Culture du Cannabis: Couillard demande à Ottawa de lui laisser les coudées franches

Dans un discours à saveur électorale, le premier ministre Philippe Couillard a défendu le bilan de son gouvernement vendredi devant la Chambre de commerce du Montréal métropolitain.
Photo: Marie-France Coallier Le Devoir Dans un discours à saveur électorale, le premier ministre Philippe Couillard a défendu le bilan de son gouvernement vendredi devant la Chambre de commerce du Montréal métropolitain.

La guerre de mots entre Québec et Ottawa au sujet de la culture du cannabis à domicile s’est envenimée vendredi. Si le gouvernement fédéral ne veut pas de « chicane » sur cette question, il n’a qu’à laisser le Québec agir comme il l’entend, a lancé le premier ministre Philippe Couillard, sans exclure de porter le débat devant les tribunaux.

Reprenant les arguments avancés la veille par le premier ministre Justin Trudeau, qui estime que son approche permettant de faire pousser quatre plants de cannabis chez soi est la bonne, la ministre fédérale de la Santé Ginette Petitpas Taylor a tenté vendredi de calmer le jeu.

« Je ne suis pas ici pour commencer une chicane avec le Québec, a-t-elle déclaré lors d’une mêlée de presse. Je surveille de près le projet de loi qui est devant l’Assemblée [nationale], et j’ai bien hâte de voir les détails. »

« Si [Mme Petitpas Taylor] ne veut pas de chicane, qu’elle nous laisse administrer ça comme on le pense et comme la population nous a demandé de le faire », a répliqué M. Couillard lors d’un point de presse en marge d’un discours prononcé à Montréal devant la Chambre de commerce du Montréal métropolitain.

Le gouvernement du Québec serait-il prêt à aller devant les tribunaux pour régler cette question ?

« C’est trop tôt pour le dire, voyons voir ce qui sera fait », a répondu M. Couillard.

Pas d’unanimité

Selon le premier ministre du Québec, Justin Trudeau doit respecter le fait que les Québécois ne sont pas tous d’accord avec sa volonté de permettre la culture de quatre plants de cannabis à domicile.

« Nous sommes dans nos domaines de juridiction. Et ce que j’enjoins au gouvernement fédéral de faire, c’est de réaliser que l’opinion publique n’est pas univoque là-dessus », a fait valoir Philippe Couillard.

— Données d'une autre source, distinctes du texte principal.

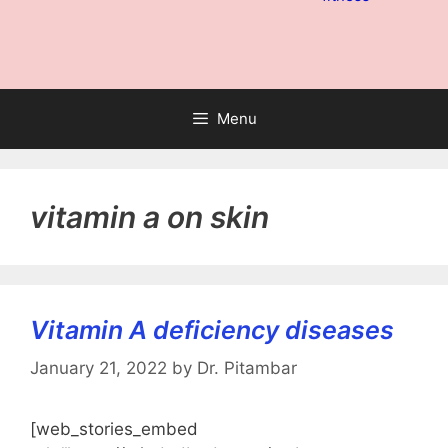
Menu
vitamin a on skin
Vitamin A deficiency diseases
January 21, 2022
by
Dr. Pitambar
[web_stories_embed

Le rapport sur les consultations publiques menées par le gouvernement du Québec concernant l’encadrement du cannabis dans la province indique pourtant que lors des consultations régionales, 84 % des répondants se sont dits favorables à la production de cannabis à des fins personnelles. Dans le cadre d’un sondage en ligne, l’appui s’est chiffré à 61 %.

« Si plusieurs personnes conçoivent qu’une petite quantité de cannabis puisse être cultivée chez soi, à des fins personnelles, plusieurs y voient des risques. Ce type de production serait difficile à contrôler, contribuerait à banaliser la substance et pourrait augmenter l’accès du produit aux enfants et adolescents présents au domicile », précise le document gouvernemental.

Philippe Couillard retient ce dernier constat. « Les gens nous ont dit, restreignez [le cannabis] au début et on verra avec le temps. Il faut écouter la population et c’est ce qu’elle nous a dit, a-t-il affirmé vendredi. On n’a pas entendu grand monde pendant nos consultations pour le projet de loi venir réclamer le fait de remettre la culture de cannabis dans les maisons. »

Couillard attaque Legault

Dans un discours à saveur électorale prononcé vendredi devant la Chambre de commerce du Montréal métropolitain, le premier ministre Philippe Couillard a défendu le bilan de son gouvernement et lancé une flèche à son adversaire de la Coalition avenir Québec, François Legault, dont le parti domine actuellement les sondages. « Tout discours qui est négatif sur l’immigration et qui parlerait de réduire l’immigration au Québec est un discours anti-économique », a-t-il déclaré devant un parterre d’environ 600 personnes. « Il y a une formation politique, M. Legault et la CAQ, qui propose de réduire de façon importante l’immigration, ce qui est un message anti-économique qui va faire perdre de la prospérité au Québec », a-t-il insisté en mêlée de presse.